To overcome these limitations and produce a more accurate assessment of AF practices, ecology should collaborate with fields in the social sciences and acknowledge the potential and validity of their protocols and methods (Martin 2020). For example, questionnaires and semi-structured interviews offer opportunities to assess people’s perceptions and attitudes toward their environment, and to identify the key drivers of their practices, as has been shown by several studies in conservation biology and landscape ecology (Shova and Hubacek 2011; Dickman et al. 2014; Da Ponte et al. 2017). The relevance of such social survey tools lies in their compatibility with quantitative and multivariate analyses, offering a pathway to improve the integration of social and ecological data (Phillipson et al. 2009). Given that quantitative and statistical approaches cannot capture certain social realities, which require more in-depth and qualitative research strategies, working toward integrating these realities requires strengthening interdisciplinary research (Ollivier et al. 2018).

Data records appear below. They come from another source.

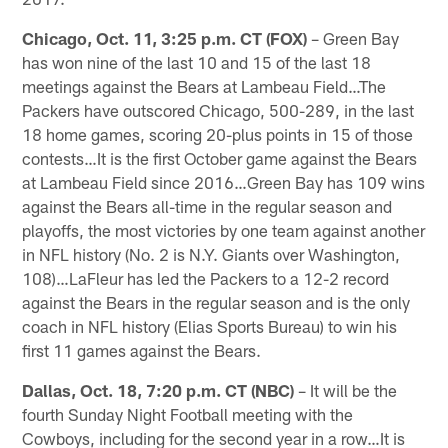
Chicago, Oct. 11, 3:25 p.m. CT (FOX)
– Green Bay
has won nine of the last 10 and 15 of the last 18
meetings against the Bears at Lambeau Field…The
Packers have outscored Chicago, 500-289, in the last
18 home games, scoring 20-plus points in 15 of those
contests…It is the first October game against the Bears
at Lambeau Field since 2016…Green Bay has 109 wins
against the Bears all-time in the regular season and
playoffs, the most victories by one team against another
in NFL his­tory (No. 2 is N.Y. Giants over Washington,
108)…LaFleur has led the Packers to a 12-2 record
against the Bears in the regular season and is the only
coach in NFL history (Elias Sports Bureau) to win his
first 11 games against the Bears.
Dallas, Oct. 18, 7:20 p.m. CT (NBC)
– It will be the
fourth Sunday Night Football meeting with the
Cowboys, including for the second year in a row…It is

Another promising approach is participatory research, which allows fruitful dialogues between practitioners and scientists about opportunities for and barriers to sustainable AF practices, as well as about the desired future and how to attain it (Voinov and Bousquet 2010). While there is increasing interest in participatory approaches in ecology (Calheiros et al. 2000; Hirsch et al. 2010), our results, corroborating previous studies (Lowe et al. 2009), suggest that they remain poorly applied, perhaps because they are perceived as incompatible with ecology research practices. Working with stakeholders can pose challenges – and some ecologists may not feel skilled in this or interested in working with them – but making this effort can be highly beneficial to enrich scientific understanding, assist in ecological assessments and monitoring, and ultimately to foster relevant policy recommendations for sustainability (Mathevet et al. 2014; McElwee et al. 2020).

Conclusion

This comprehensive analysis of ecology literature focusing on the effect of agricultural and forestry management practices on ecological variables in human-dominated ecosystems showed that AF practices are a marginal, yet expanding, research topic in ecology. The findings reveal a concentration of research on European and North American case studies, with critical geographical gaps in regions where the intensification of agricultural production is currently occurring. The studies to date are also dominated by plot-level experimental studies and do not consider local practitioners or the social context that underlies their practices. To address these issues, we recommend reinforcing and improving ecology-based research on AF practices in human-dominated ecosystems. We argue that a more holistic understanding of AF practices, including their determinants and impacts, would benefit from more interdisciplinary collaborations and participatory research, with the ultimate goal of proposing policies that are relevant and realistic ways to achieve sustainability.